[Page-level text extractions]
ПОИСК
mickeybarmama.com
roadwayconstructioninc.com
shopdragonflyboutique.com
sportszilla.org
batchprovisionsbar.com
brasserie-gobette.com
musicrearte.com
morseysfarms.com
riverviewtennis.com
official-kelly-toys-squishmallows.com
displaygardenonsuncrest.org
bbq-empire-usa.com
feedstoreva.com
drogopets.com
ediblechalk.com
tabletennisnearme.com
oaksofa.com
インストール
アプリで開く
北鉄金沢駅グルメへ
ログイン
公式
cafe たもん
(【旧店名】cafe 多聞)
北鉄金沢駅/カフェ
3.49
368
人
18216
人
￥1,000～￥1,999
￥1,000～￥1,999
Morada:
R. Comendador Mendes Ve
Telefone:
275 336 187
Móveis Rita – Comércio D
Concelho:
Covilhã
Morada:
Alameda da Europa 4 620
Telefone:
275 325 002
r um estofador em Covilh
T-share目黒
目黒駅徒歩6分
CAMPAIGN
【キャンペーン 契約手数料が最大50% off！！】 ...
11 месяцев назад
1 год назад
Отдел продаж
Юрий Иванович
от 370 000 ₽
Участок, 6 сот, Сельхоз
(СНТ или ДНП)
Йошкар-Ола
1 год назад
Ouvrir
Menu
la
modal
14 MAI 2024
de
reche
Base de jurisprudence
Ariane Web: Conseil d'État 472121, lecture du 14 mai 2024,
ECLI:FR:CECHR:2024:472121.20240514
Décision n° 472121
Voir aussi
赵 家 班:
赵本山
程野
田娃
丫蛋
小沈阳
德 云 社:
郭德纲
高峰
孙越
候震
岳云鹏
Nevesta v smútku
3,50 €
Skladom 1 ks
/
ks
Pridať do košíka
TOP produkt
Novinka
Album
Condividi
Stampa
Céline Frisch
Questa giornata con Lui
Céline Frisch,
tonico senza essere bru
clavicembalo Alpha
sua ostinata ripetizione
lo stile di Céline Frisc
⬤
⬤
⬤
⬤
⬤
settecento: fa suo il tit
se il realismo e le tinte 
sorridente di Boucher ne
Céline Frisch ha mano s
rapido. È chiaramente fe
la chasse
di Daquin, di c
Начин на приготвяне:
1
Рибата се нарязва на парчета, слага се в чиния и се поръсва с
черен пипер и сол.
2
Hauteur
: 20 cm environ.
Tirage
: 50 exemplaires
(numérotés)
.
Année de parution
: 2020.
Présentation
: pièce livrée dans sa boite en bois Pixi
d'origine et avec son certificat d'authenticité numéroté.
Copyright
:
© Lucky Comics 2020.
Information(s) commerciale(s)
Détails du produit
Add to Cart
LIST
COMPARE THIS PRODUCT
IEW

§ **The task**:
Check each line above for the string "Céline" and copy the ones that have it.

§ **Solved exercise**:
Céline Frisch
Céline Frisch,
lo stile di Céline Frisc
Céline Frisch ha mano s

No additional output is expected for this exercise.